TESSERA is a self-supervised foundation model jointly pretrained on somatic single-nucleotide variants (SNVs) and copy-number alterations (CNAs) from the TCGA Pan-Cancer Atlas. A single learned representation, produced once and reused without retraining, supports variant pathogenicity prediction, pan-cancer tumour-type classification, unsupervised molecular subtyping, prognostic stratification, and counterfactual treatment-effect estimation.

This repository contains the reference implementation, the pretrained-weights pointer, and the end-to-end analysis pipelines that accompany the TESSERA manuscript.

Quick start

pip install tessera-foundation

Typical install time on a modern desktop: ~2–5 minutes for the package itself. The pretrained weights (~185 MB, cached under ~/.cache/huggingface) and the GRCh37 reference genome (~3 GB, cached under ~/.cache/tessera/ref_genomes) are downloaded lazily on first call and reused thereafter.

import tessera, pandas as pd

# Bundled demo CSVs (~441 SNVs + ~344 CNAs of real anonymised TCGA-format rows).
# Replace these URLs with paths to your own data in the same schema:
#   SNV cols: Tumor_Sample_Barcode, Chromosome, Start_Position,
#             Reference_Allele, Tumor_Seq_Allele2, vaf
#   CNA cols: Tumor_Sample_Barcode, Chromosome, Start, End, Segment_Mean
DEMO = "https://raw.githubusercontent.com/JW-Sidhom-Lab/tessera/main/inference_api"
snv_df = pd.read_csv(f"{DEMO}/example_snv.csv")
cna_df = pd.read_csv(f"{DEMO}/example_cna.csv")
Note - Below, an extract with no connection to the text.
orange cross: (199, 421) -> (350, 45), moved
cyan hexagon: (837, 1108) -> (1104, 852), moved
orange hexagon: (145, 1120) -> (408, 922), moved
result = tessera.featurize(
    snv_df=snv_df, cna_df=cna_df,
    variant="joint_snv_cna_noloh",        # or "joint_snv_cna" (with-LoH)
    from_assembly="GRCh37",               # "GRCh38" triggers UCSC liftover
    quantile_normalize_to_tcga=False,     # set True for panel/cell-line data
    batch_size=24,                        # lower to bound peak memory (see below)
)

result.snv_features      # (n_variants, 1169)  per-variant embeddings
result.cna_features      # (n_segments, 688)   per-segment embeddings
result.snv_table         # the post-liftover SNV rows that produced snv_features
result.cna_table         # the post-liftover CNA rows that produced cna_features

Row order in snv_features matches snv_table, and likewise for CNA. Variants that fail tokenization (non-SBS, missing reference base, off-genome coordinates after liftover) and segments rejected by basic validation are dropped before inference, so snv_table / cna_table are the authoritative pairing back to the input rows actually embedded.
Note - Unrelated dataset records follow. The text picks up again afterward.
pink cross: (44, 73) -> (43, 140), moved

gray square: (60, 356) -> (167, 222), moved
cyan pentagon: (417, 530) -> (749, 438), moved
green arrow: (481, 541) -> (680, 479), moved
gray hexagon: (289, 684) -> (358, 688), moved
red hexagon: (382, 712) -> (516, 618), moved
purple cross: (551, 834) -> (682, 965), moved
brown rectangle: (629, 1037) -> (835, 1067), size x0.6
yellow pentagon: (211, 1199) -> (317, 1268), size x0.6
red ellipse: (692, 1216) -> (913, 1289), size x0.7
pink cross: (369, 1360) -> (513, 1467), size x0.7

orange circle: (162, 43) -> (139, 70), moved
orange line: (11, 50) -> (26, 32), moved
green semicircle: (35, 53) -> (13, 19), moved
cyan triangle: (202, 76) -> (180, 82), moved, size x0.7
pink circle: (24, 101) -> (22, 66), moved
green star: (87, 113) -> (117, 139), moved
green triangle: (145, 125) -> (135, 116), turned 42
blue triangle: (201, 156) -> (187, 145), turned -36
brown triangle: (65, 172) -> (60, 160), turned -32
First call downloads the requested model variant from Hugging Face Hub (~185 MB, cached under ~/.cache/huggingface) and, on first featurisation, the GRCh37 reference genome (~3 GB, cached under ~/.cache/tessera/ref_genomes). Both are reused on later calls. To pre-provision the genome (or point at an existing copy on an offline/shared machine), set TESSERA_REF_GENOME_DIR to a directory containing the FASTA, or run tessera/ref_genomes/download_ref_genomes.sh. On a 2024 MacBook Pro (Apple M3), first-call featurisation of the demo CSVs above (genome already cached) completes in ~30–60 seconds; subsequent calls within the same session run in under 5 seconds.

CSV column conventions:

  • SNV: Tumor_Sample_Barcode, Chromosome (no chr prefix), Start_Position, Reference_Allele, Tumor_Seq_Allele2, plus either vaf or both t_alt_count + t_ref_count. Single-base substitutions only.
  • CNA: Tumor_Sample_Barcode, Chromosome, Start, End, Segment_Mean (log2 ratio); optional LOH column triggers the with-LoH variant.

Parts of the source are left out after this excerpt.